I also bought the game on PSN's Black Friday sale. However...I don't think I've been as perplexed playing a racing game as I have been playing PCARS 3, and it's sad too, because from the little I've played, if you stripped any mention of SMS, PCARS as a series, or the Madness Engine, then you'd have what is by all accounts a really good racing game that has a lot of content, and has an actually good career structure, and makes good on all the big picture ideas and promises Ian Bell made when he more or less tipped off that PCARS 3 was going to be a more NFS SHIFT like experience.
However, 95% of the problems with the game basically trace back to the very name on the box. Considering the series reputation as a hardcore sim that very much pushed the limits of physics and how weather is applied in that regard, it is really quite strange and honestly disheartening that SMS (though really, I have my beliefs that it was more so Ian Bell) would throw that out the window for no discernable reason and make what is basically an NFS SHIFT level of racer. Which I am all for, it should be noted! However, by this point, what does Ian Bell and SMS think that they can get away with going this far back, and not only that but doing the one cardinal sin in the sim racing genre (that is, lying about the authenticity and realism of your game), and so boldly and confidently at that before launch?

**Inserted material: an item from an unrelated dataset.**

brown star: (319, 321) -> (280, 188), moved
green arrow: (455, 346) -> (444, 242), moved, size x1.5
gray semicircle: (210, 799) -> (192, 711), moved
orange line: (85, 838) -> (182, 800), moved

I don't have the highest estimation of the sim racing community - I'm of the strong belief that the drive for realism has more or less killed any sort of creativity in the racing game genre, among many other factors, and have lead to developers caving in to the frankly pathetic hissyfits and crying from hardcore sim racers who want a return on investment for their sim racing rigs and setups - but they are bang on the money here with how this game has turned out. I really wish I could have been a fly on the wall at SMS HQ when Ian Bell was pitching and developing this game, to his staff, to Bamco especially. I just simply don't get why you would go this far back in terms of realism and not expect a backlash, when this could have been avoided if the game was simply not named Project CARS 3. This is about as close as a sim racing developer can get to making a spin off that can appeal to a wider niche then the main games are in - and yet it wasn't taken. I legitimately want to know why, considering it kneecaps an otherwise well done racing game that, if it wasn't named PCARS 3, I'd probably consider as the racing game of the year.

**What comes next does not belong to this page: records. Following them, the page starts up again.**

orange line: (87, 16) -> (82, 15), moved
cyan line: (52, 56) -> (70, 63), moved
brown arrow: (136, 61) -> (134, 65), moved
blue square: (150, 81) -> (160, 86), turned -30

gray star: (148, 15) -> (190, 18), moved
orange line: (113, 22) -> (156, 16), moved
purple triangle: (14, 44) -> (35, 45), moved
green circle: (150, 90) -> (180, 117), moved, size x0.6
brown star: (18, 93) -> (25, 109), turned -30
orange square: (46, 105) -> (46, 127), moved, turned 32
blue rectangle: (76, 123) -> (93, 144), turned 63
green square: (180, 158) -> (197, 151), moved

It really goes to show just how much one bad decision (in this case, not making this game a spin off) can have so many poor ramifications to the legs of any piece of media, but for racing games especially. Now SMS and Ian Bell especially have pretty much burnt a whole hell of a lot of bridges (something Mr. Bell seems adept at doing, truth be told) with the sim racing community, and for what?

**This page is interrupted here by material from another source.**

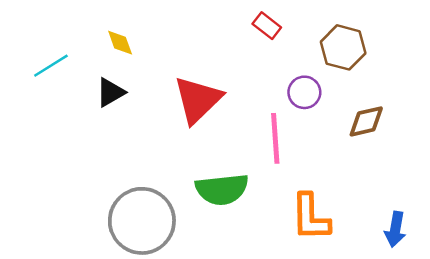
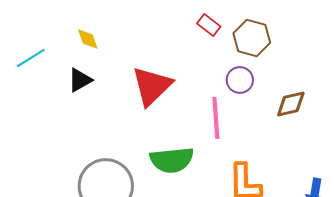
brown hexagon: (343, 47) -> (252, 38), moved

Some ancillary notes from my short hour and change long initial play test:
- The handling on a pad is leagues better then anything the PCARS series (or really, NFS SHIFT if we're going that far back) has given. That in of itself is a major accomplishment considering how pathetically little SMS had done previous in making the game actually fun to play on a pad, but it still really doesn't feel right. I can't put my finger on it, but it feels like there's some things holding it back.
- Compared to PCARS 2, where the road classes felt so cobbled together and so poorly thought out but were ignored (probably because 95% of people were going to be in racing cars for most of the game) the actual road classes feel really good in terms of the vehicles chosen and paired. But the race classes are mind-bogglingly bad in how they've paired vehicles. Nowhere is that more evident then the first race of the game at Monument Valley in the C8.R. Sure, it's mostly the same GT3 cars they had in PCARS 2, but for whatever reason they shoved the Sesto Elemento in the class...for what reason, I don't know. It's worse in some classes - in what world is the F355 Challenge considered a Group A car? Why is an Indycar roadster from the 50's in the Ol' Calhoun in among the classic F1 cars? - and it just reeks of trying to fit a square peg in a round hole.
- Game looks great when you prioritize framerate on PS4 Pro. Pretty crispy graphics and smooth graphics when there's no rain or weather effects, and it does take a dip when that comes into play, but by this point it's to be expected. A part of me wonders if the same problems from PCARS 2 where certain tracks (Bannochbrae, for one) with full grids and weather effects would cause most systems, including uprated ones, to take a total dump when it came to framerate persists.
Again, it's sad that so many of the problems with this game lie with simply the name of the game, alongside the things SMS did to more or less bald face lie to fans before release, because if they did the right thing and made this as a spin off, I guarantee reception would be immensely more popular and you wouldn't have this pretty much unneeded schism within the series.